A second concern is that, in addition to taking the hypothesis as given, nomological validation also presupposes the valid measurement of the other systematized concept involved in the hypothesis. Bollen (Reference Bollen1989: 188–90) notes that problems in the measurement of the second indicator can undermine this approach to assessing validity, especially when scholars rely on simple correlational procedures. Obviously, researchers need evidence about the validity of the second indicator. Structural equation models with latent variables offer a quantitative approach to addressing such difficulties because, in addition to evaluating the hypothesis, these models can be specified so as to provide an estimate of the validity of the second indicator. In small-N, qualitative analysis, the researcher has the resource of detailed case knowledge to help evaluate this second indicator. Thus, both qualitative and quantitative researchers have a means for making inferences about whether this important presupposition of nomological validation is indeed met.
A third problem is that, in many domains in which political scientists work, there may not be a sufficiently well-established hypothesis to make this a viable approach to validation. In such domains, it may be plausible to assume the measure and evaluate the hypothesis, but not the other way around. Nomological validation therefore simply may not be viable. Yet it is helpful to recognize that nomological validation need not be restricted to a dichotomous understanding in which the hypothesis either is or is not reconfirmed, using the proposed indicator. Rather, nomological validation may focus, as it does in Elkins (Reference Elkins2000; see also Hill, Hanna, and Shafqat Reference Hill, Hanna and Shafqat1997), on comparing two different indicators of the same systematized concept, and on asking which better fits causal expectations. A tentative hypothesis may not provide an adequate standard for rejecting claims of measurement validity outright, but it may serve as a point of reference for comparing the performance of two indicators and thereby gaining evidence relevant to choosing between them.
Another response to the concern that causal hypotheses may be too tentative a ground for measurement validation is to recognize that neither measurement claims nor causal claims are inherently more epistemologically secure. Both types of claims should be seen as falsifiable hypotheses. To take a causal hypothesis as given for the sake of measurement validation is not to say that the hypothesis is set in stone. It may be subject to critical assessment at a later point. Campbell (1977/Reference Campbell1988: 477) expresses this point metaphorically: “We are like sailors who must repair a rotting ship at sea. We trust the great bulk of the timbers while we replace a particularly weak plank. Each of the timbers we now trust we may in turn replace. The proportion of the planks we are replacing to those we treat as sound must always be small.”
Conclusion
In conclusion, we return to the four underlying issues that frame our discussion.
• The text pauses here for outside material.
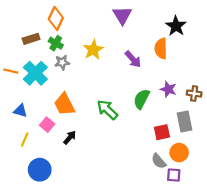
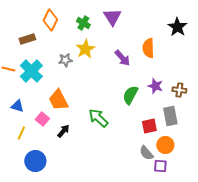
black star: (176, 26) -> (177, 27), moved
green cross: (56, 43) -> (83, 23), moved
gray star: (62, 62) -> (65, 60), moved
green arrow: (107, 110) -> (98, 118), moved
First, we have offered a new account of different types of validation. We have viewed these types in the framework of a unified conception of measurement validity. None of the specific types of validation alone establishes validity; rather, each provides one kind of evidence to be integrated into an overall process of assessment. Content validation makes the indispensable contribution of assessing what we call the adequacy of content of indicators. Convergent/discriminant validation – taking as a baseline descriptive understandings of the relationship among concepts, and of their relation to indicators – focuses on shared and nonshared variance among indicators that the scholar is evaluating. This approach uses empirical evidence to supplement and temper content validation. Nomological construct/validation – taking as a baseline an established causal hypothesis – adds a further tool that can tease out additional facets of measurement validity not addressed by convergent/discriminant validation.
We are convinced that it is useful to carefully differentiate these types. It helps to overcome the confusion deriving from the proliferation of distinct types of validation, and also of terms for these types. Furthermore, in relation to methods such as structural equation models with latent variables – which provide sophisticated tools for simultaneously evaluating both measurement validity and explanatory hypotheses – the delineation of types serves as a useful reminder that validation is a multifaceted process. Even with these models, this process must also incorporate the careful use of content validation, as Bollen emphasizes.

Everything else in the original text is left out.